### [TASK OBJECTIVE]
Set down every record below exactly as it stands, minus the pictures.

Items from a dataset:
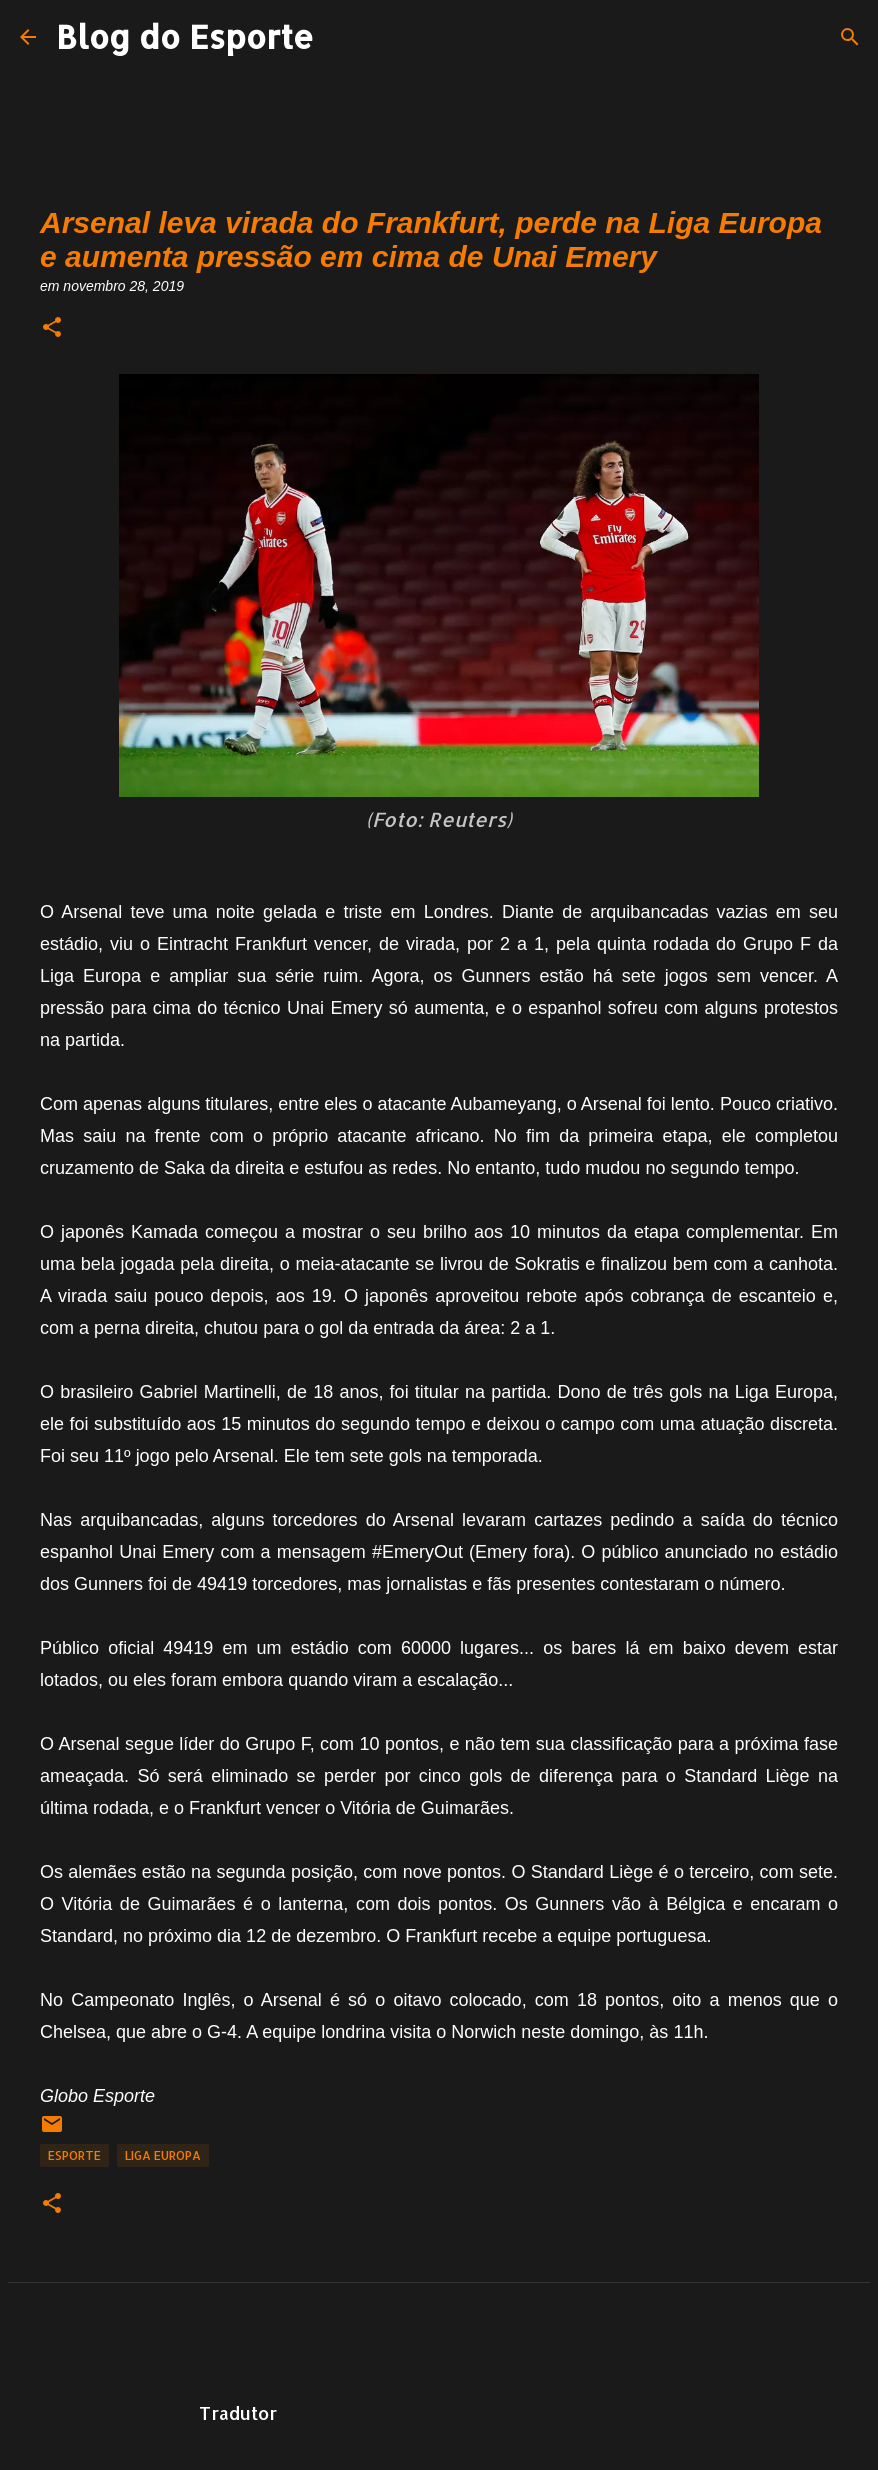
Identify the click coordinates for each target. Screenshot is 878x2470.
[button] (52, 328)
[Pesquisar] (850, 37)
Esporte (74, 2155)
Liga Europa (163, 2155)
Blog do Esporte (185, 36)
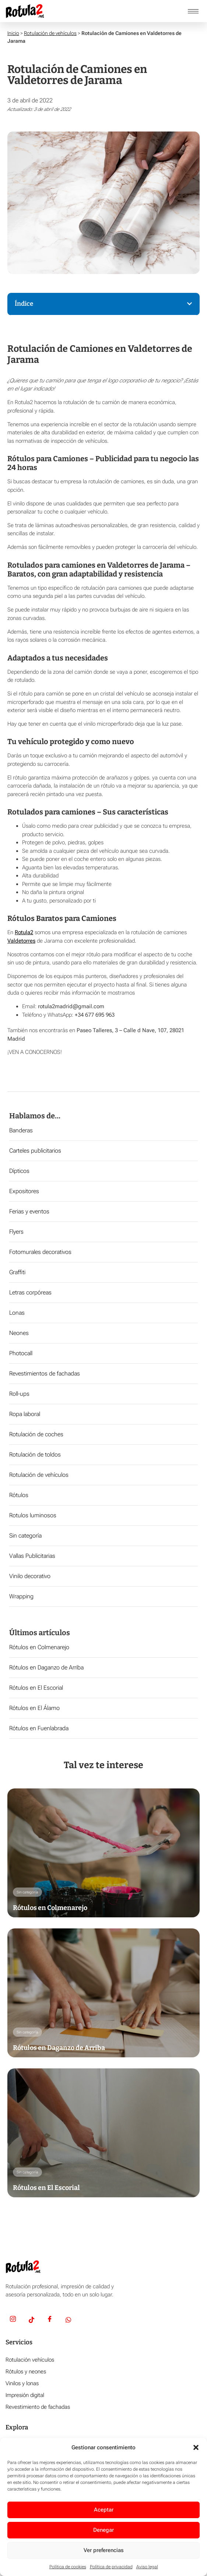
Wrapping (21, 1596)
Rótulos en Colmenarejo (39, 1647)
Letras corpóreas (30, 1292)
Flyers (16, 1231)
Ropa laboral (24, 1413)
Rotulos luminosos (32, 1515)
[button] (196, 2447)
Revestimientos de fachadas (44, 1373)
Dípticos (19, 1170)
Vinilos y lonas (22, 2383)
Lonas (17, 1312)
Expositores (24, 1191)
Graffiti (17, 1272)
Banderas (21, 1130)
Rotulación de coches (36, 1434)
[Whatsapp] (68, 2320)
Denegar (103, 2530)
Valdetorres (21, 940)
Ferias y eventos (29, 1211)
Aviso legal (147, 2566)
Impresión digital (25, 2395)
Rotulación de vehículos (50, 33)
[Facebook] (49, 2320)
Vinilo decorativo (29, 1576)
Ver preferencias (104, 2550)
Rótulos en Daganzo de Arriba (46, 1667)
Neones (19, 1332)
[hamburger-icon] (193, 11)
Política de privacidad (111, 2566)
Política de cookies (67, 2566)
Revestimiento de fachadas (38, 2407)
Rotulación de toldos (35, 1454)
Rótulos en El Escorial (36, 1687)
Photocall (20, 1353)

### [RESULT OF THIS EXERCISE]
Identify the click coordinates for each target. Screenshot is 878x2470.
[button] (52, 328)
[Pesquisar] (850, 37)
Esporte (74, 2155)
Liga Europa (163, 2155)
Blog do Esporte (185, 36)
Wrapping (21, 1596)
Rótulos en Colmenarejo (39, 1647)
Letras corpóreas (30, 1292)
Flyers (16, 1231)
Ropa laboral (24, 1413)
Rotulos luminosos (32, 1515)
[button] (196, 2447)
Revestimientos de fachadas (44, 1373)
Dípticos (19, 1170)
Vinilos y lonas (22, 2383)
Lonas (17, 1312)
Expositores (24, 1191)
Graffiti (17, 1272)
Banderas (21, 1130)
Rotulación de coches (36, 1434)
[Whatsapp] (68, 2320)
Denegar (103, 2530)
Valdetorres (21, 940)
Ferias y eventos (29, 1211)
Aviso legal (147, 2566)
Impresión digital (25, 2395)
Rotulación de vehículos (50, 33)
[Facebook] (49, 2320)
Vinilo decorativo (29, 1576)
Ver preferencias (104, 2550)
Rótulos en Daganzo de Arriba (46, 1667)
Neones (19, 1332)
[hamburger-icon] (193, 11)
Política de privacidad (111, 2566)
Política de cookies (67, 2566)
Revestimiento de fachadas (38, 2407)
Rotulación de toldos (35, 1454)
Rótulos en El Escorial (36, 1687)
Photocall (20, 1353)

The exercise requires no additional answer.